The road was yellow with fallen larch needles. Though ankle-deep at some bends in the road, they were piled so loosely that they dispersed under his footsteps, and the resulting streaks on the asphalt suggested meanders. As the silence around him deepened during his last hours in the house, he had been overwhelmed by the thought that the world outside had ceased to exist and that he in his room was the sole survivor. Consequently, he was vastly relieved to see a real, healthy-looking human being, a street sweeper who, having finished his day's work, stepped out of his toolshed in his street clothes, elaborately wiping his thick glasses with an enormous handkerchief. As they wished each other a good evening, it occurred to the writer that these were the first words he had exchanged that day; thus far, he had only listened in silence to the early-morning news, talked to the cat, and, seated at his desk, spoken a line or two aloud.

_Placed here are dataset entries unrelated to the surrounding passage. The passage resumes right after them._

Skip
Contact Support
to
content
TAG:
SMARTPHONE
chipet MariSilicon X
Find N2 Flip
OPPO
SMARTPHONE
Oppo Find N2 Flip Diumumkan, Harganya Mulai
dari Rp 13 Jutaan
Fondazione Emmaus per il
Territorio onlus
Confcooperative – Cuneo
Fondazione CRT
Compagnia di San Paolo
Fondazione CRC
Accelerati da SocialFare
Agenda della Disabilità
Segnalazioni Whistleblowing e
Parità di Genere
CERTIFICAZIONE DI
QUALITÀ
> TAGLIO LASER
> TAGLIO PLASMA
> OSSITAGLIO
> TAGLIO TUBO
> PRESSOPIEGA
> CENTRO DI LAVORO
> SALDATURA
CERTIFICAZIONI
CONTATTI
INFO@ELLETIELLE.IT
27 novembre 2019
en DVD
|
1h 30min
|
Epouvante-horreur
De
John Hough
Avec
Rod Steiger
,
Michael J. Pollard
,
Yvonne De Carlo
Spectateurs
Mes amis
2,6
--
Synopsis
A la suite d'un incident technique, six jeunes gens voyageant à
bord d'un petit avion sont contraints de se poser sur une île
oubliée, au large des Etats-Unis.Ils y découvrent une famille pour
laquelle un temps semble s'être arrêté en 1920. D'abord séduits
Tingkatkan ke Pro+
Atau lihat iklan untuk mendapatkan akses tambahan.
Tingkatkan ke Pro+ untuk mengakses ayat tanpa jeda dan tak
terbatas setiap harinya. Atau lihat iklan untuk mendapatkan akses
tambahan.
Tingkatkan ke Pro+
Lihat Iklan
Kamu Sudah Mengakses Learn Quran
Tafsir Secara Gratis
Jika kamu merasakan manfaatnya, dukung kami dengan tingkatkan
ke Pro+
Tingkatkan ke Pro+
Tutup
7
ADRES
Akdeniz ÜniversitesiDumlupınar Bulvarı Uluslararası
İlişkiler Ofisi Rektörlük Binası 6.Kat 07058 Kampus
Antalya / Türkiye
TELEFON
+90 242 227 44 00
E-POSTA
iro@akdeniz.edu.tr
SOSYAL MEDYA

As a result, he now had to clear his throat to prepare his voice for the customary man-to-man tone. Even if the nearsighted street sweeper couldn't quite see him, how comforting, after supposing that the world had come to an end, to encounter these two living, energetic eyes. He had the feeling that only the colors of those eyes could understand him, just as, reflected in their eyes, he was able to understand the faces of the passersby—who were becoming more and more frequent as he approached the city.